──────── WORKING DATA

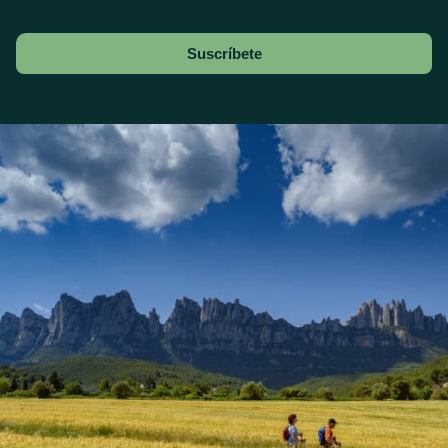
Suscríbete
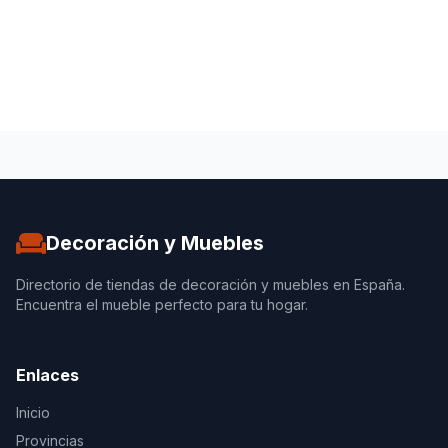
Decoración y Muebles
Directorio de tiendas de decoración y muebles en España.
Encuentra el mueble perfecto para tu hogar.
Enlaces
Inicio
Provincias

────────────────

- REQUIRED WORK -
Now transcribe all the entries above exactly, so that no picture is carried over.

- TASK RESPONSE -
Suscríbete
Decoración y Muebles
Directorio de tiendas de decoración y muebles en España.
Encuentra el mueble perfecto para tu hogar.
Enlaces
Inicio
Provincias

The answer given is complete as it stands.